[Page-level text extractions]
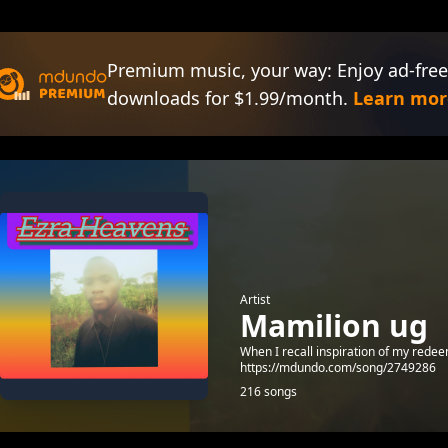
Premium music, your way: Enjoy ad-free
downloads for $1.99/month.
Learn mor
Artist
Mamilion ug
When I recall inspiration of my rede
https://mdundo.com/song/2749286
216 songs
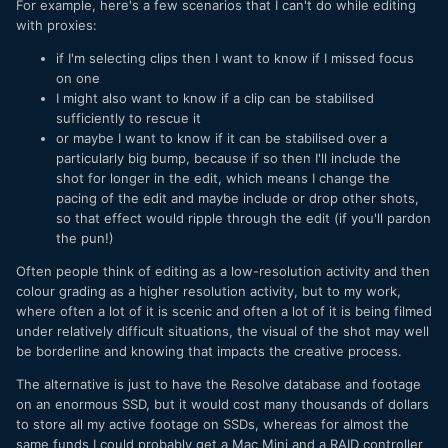
For example, here's a few scenarios that I can't do while editing
with proxies:
if I'm selecting clips then I want to know if I missed focus
on one
I might also want to know if a clip can be stabilised
sufficiently to rescue it
or maybe I want to know if it can be stabilised over a
particularly big bump, because if so then I'll include the
shot for longer in the edit, which means I change the
pacing of the edit and maybe include or drop other shots,
so that effect would ripple through the edit (if you'll pardon
the pun!)
Often people think of editing as a low-resolution activity and then
colour grading as a higher resolution activity, but to my work,
where often a lot of it is scenic and often a lot of it is being filmed
under relatively difficult situations, the visual of the shot may well
be borderline and knowing that impacts the creative process.
The alternative is just to have the Resolve database and footage
on an enormous SSD, but it would cost many thousands of dollars
to store all my active footage on SSDs, whereas for almost the
same funds I could probably get a Mac Mini and a RAID controller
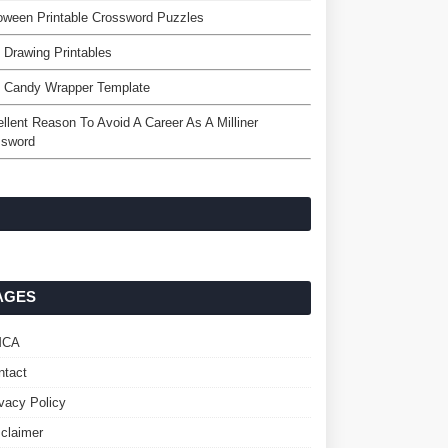
oween Printable Crossword Puzzles
 Drawing Printables
e Candy Wrapper Template
llent Reason To Avoid A Career As A Milliner
ssword
AGES
MCA
ntact
ivacy Policy
sclaimer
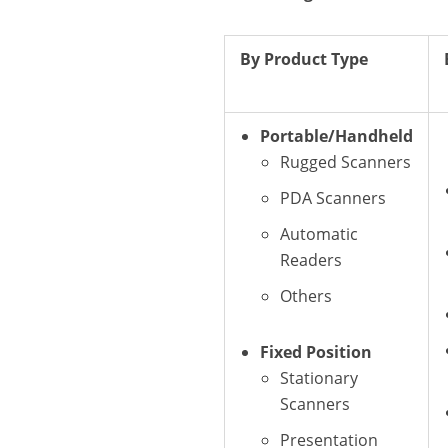
By Product Type
Portable/Handheld
Rugged Scanners
PDA Scanners
Automatic
Readers
Others
Fixed Position
Stationary
Scanners
Presentation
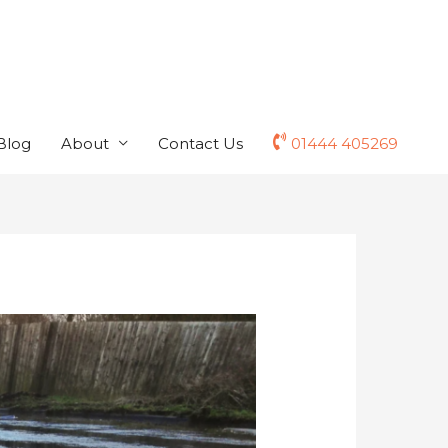
Blog
About
Contact Us
01444 405269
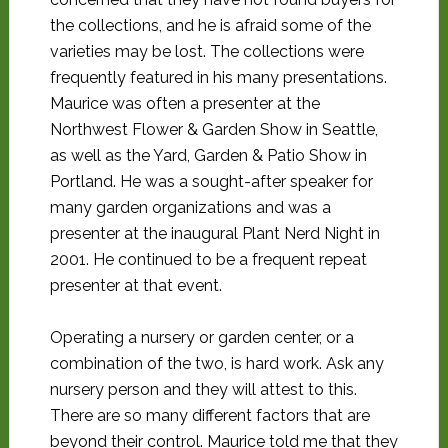
the collections, and he is afraid some of the
varieties may be lost. The collections were
frequently featured in his many presentations.
Maurice was often a presenter at the
Northwest Flower & Garden Show in Seattle,
as well as the Yard, Garden & Patio Show in
Portland. He was a sought-after speaker for
many garden organizations and was a
presenter at the inaugural Plant Nerd Night in
2001. He continued to be a frequent repeat
presenter at that event.
Operating a nursery or garden center, or a
combination of the two, is hard work. Ask any
nursery person and they will attest to this.
There are so many different factors that are
beyond their control. Maurice told me that they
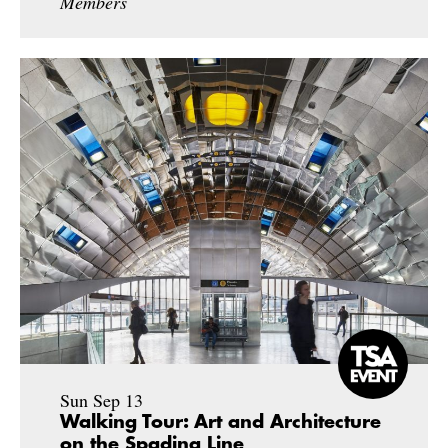
Members
Sun Sep 13
Walking Tour: Art and Architecture
on the Spadina Line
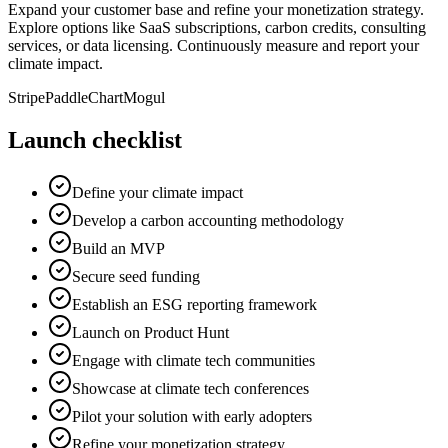
Expand your customer base and refine your monetization strategy.
Explore options like SaaS subscriptions, carbon credits, consulting
services, or data licensing. Continuously measure and report your
climate impact.
Stripe
Paddle
ChartMogul
Launch checklist
Define your climate impact
Develop a carbon accounting methodology
Build an MVP
Secure seed funding
Establish an ESG reporting framework
Launch on Product Hunt
Engage with climate tech communities
Showcase at climate tech conferences
Pilot your solution with early adopters
Refine your monetization strategy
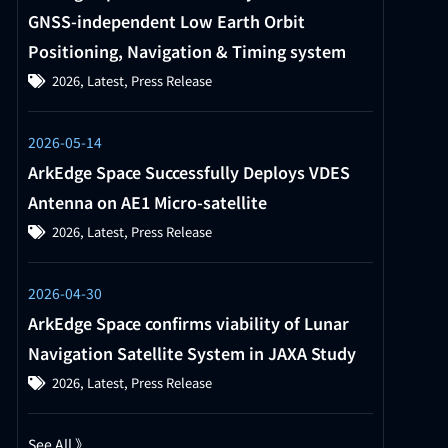
GNSS-independent Low Earth Orbit
Positioning, Navigation & Timing system
2026
,
Latest
,
Press Release
2026-05-14
ArkEdge Space Successfully Deploys VDES
Antenna on AE1 Micro-satellite
2026
,
Latest
,
Press Release
2026-04-30
ArkEdge Space confirms viability of Lunar
Navigation Satellite System in JAXA Study
2026
,
Latest
,
Press Release
See All 》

> [Problem details]:
Since the copy must exclude the pictures, transcribe only the text of the records, word for word.

> [Task result]:
Premium music, your way: Enjoy ad-free
downloads for $1.99/month.
Learn mor
Artist
Mamilion ug
When I recall inspiration of my rede
https://mdundo.com/song/2749286
216 songs
For example, here's a few scenarios that I can't do while editing
with proxies:
if I'm selecting clips then I want to know if I missed focus
on one
I might also want to know if a clip can be stabilised
sufficiently to rescue it
or maybe I want to know if it can be stabilised over a
particularly big bump, because if so then I'll include the
shot for longer in the edit, which means I change the
pacing of the edit and maybe include or drop other shots,
so that effect would ripple through the edit (if you'll pardon
the pun!)
Often people think of editing as a low-resolution activity and then
colour grading as a higher resolution activity, but to my work,
where often a lot of it is scenic and often a lot of it is being filmed
under relatively difficult situations, the visual of the shot may well
be borderline and knowing that impacts the creative process.
The alternative is just to have the Resolve database and footage
on an enormous SSD, but it would cost many thousands of dollars
to store all my active footage on SSDs, whereas for almost the
same funds I could probably get a Mac Mini and a RAID controller
oween Printable Crossword Puzzles
 Drawing Printables
e Candy Wrapper Template
llent Reason To Avoid A Career As A Milliner
ssword
AGES
MCA
ntact
ivacy Policy
sclaimer
By Product Type
Portable/Handheld
Rugged Scanners
PDA Scanners
Automatic
Readers
Others
Fixed Position
Stationary
Scanners
Presentation
Blog
About
Contact Us
01444 405269
the collections, and he is afraid some of the
varieties may be lost. The collections were
frequently featured in his many presentations.
Maurice was often a presenter at the
Northwest Flower & Garden Show in Seattle,
as well as the Yard, Garden & Patio Show in
Portland. He was a sought-after speaker for
many garden organizations and was a
presenter at the inaugural Plant Nerd Night in
2001. He continued to be a frequent repeat
presenter at that event.
Operating a nursery or garden center, or a
combination of the two, is hard work. Ask any
nursery person and they will attest to this.
There are so many different factors that are
beyond their control. Maurice told me that they
Members
Sun Sep 13
Walking Tour: Art and Architecture
on the Spadina Line
Expand your customer base and refine your monetization strategy.
Explore options like SaaS subscriptions, carbon credits, consulting
services, or data licensing. Continuously measure and report your
climate impact.
Stripe
Paddle
ChartMogul
Launch checklist
Define your climate impact
Develop a carbon accounting methodology
Build an MVP
Secure seed funding
Establish an ESG reporting framework
Launch on Product Hunt
Engage with climate tech communities
Showcase at climate tech conferences
Pilot your solution with early adopters
Refine your monetization strategy
GNSS-independent Low Earth Orbit
Positioning, Navigation & Timing system
2026
,
Latest
,
Press Release
2026-05-14
ArkEdge Space Successfully Deploys VDES
Antenna on AE1 Micro-satellite
2026
,
Latest
,
Press Release
2026-04-30
ArkEdge Space confirms viability of Lunar
Navigation Satellite System in JAXA Study
2026
,
Latest
,
Press Release
See All 》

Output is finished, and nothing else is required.